3.4 Network constraints
List here the possible network volume constraints used.
Example 1: The minimum latency for requests on the WAN between London and Tokyo is 250 ms.
Example 2: The Ethernet network of the Datacenter has a bandwidth of 40 Gbps.
4. Requirements
It is crucial to collect as much information as possible from production rather than making estimations which often turn out to be far from reality. However, this may not always be possible for new projects. The architects should size the application with a significant margin. The information given here can be used as input to the SLO (Service Level Objective set by the operators).

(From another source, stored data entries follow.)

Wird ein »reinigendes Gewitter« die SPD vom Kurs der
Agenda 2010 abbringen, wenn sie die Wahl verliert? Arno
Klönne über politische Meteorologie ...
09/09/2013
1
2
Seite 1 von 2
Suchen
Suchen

The following sections dealing with static and dynamic sizing calculations give examples of calculations and elements to consider. Formally, it may be better to use a spreadsheet. For a complex project or one where assumptions may often change, this is essential.
4.1 Static sizing
4.1.1 Metrics
These are measured or estimated business data that will be used as inputs to the calculation of required storage.
Example:
Metric | Description | Measured or Estimated? | Value | Forecast annual increase (%) | Source | Detail/assumptions |
---|---|---|---|---|---|---|
S1 | Number of eligible companies | Estimated | 10K | +1% | Sales team | |
S2 | Average size of a PDF | Measured | 4MiB | 0% | Operators |
4.1.2 Estimated storage needs
List here the storage needs of each component once the application has reached full load (volume at two years for example).
Take into account:
- The size of the databases.
- The size of the files produced.
- The size of the queues.
- The size of the logs.
- …
Does not take into account:
- The volume linked to the backup: it is managed by the operators.
- The volume of binaries (OS, middleware …) managed by the operators.

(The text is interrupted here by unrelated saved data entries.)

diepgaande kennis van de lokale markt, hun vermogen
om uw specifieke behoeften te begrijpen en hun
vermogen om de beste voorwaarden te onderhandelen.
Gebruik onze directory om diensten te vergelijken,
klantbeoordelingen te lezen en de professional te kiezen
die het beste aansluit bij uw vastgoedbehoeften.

- Archived data which is therefore no longer online.
Also provide an estimate of the annual % increase in volume to allow operators to order or reserve enough disk.

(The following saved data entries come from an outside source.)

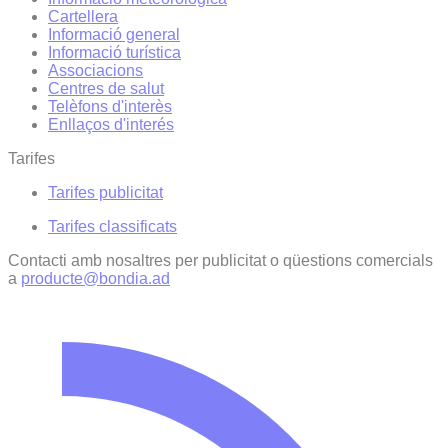
Cartellera
Informació general
Informació turística
Associacions
Centres de salut
Telèfons d'interès
Enllaços d'interés
Tarifes
Tarifes publicitat
Tarifes classificats
Contacti amb nosaltres per publicitat o qüestions comercials
a
producte@bondia.ad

For the sizing calculations, remember to take into account the specificities of the encoding (number of octets by character, by date, by numerical value …).
For a database, plan the space occupied by the indexes, which is very specific to each application. A (very poor) preliminary estimate is to double the disk space (to be refined later).
Only estimate data whose size is not negligible (several GiB minimum).
Example:
Data | Description | Unit size | Number of items at 2 years | Total size | Annual increase |
---|---|---|---|---|---|
Users table | Customer profiles | 2 KiB | 100K | 200 MiB | 5% |
Orders table | Customer orders | 10 KiB | 3M | 26.6 GiB | 10% |
Changes table | User Data changes logging | 500 B | 300M | 60GiB | 0% (archiving) |
4.2 Dynamic sizing
4.2.1 Metrics
These are the measured or estimated business data that will be used as inputs for the calculation.
Example:
Metric | Description | Measured or Estimated? | Value | Forecast annual increase (%) | Seasonality | Source | Detail/assumptions |
---|---|---|---|---|---|---|---|
D1 | Proportion of users connecting to the service / J | Estimated | 1% | +5% | - Constant over the year - Constant over the week - 3 peaks at 20% of the day at 8:00am-9:00am, 11:00am-12:00am and 02:00pm-03:00pm |
Users use the application during standard office hours |
4.2.2 Estimated load
This involves estimating the number of calls to components and therefore the target throughput (in TPS = Transactions per second) that each of them will have to absorb. A well-sized system should have average response times of the same order at nominal load and peak.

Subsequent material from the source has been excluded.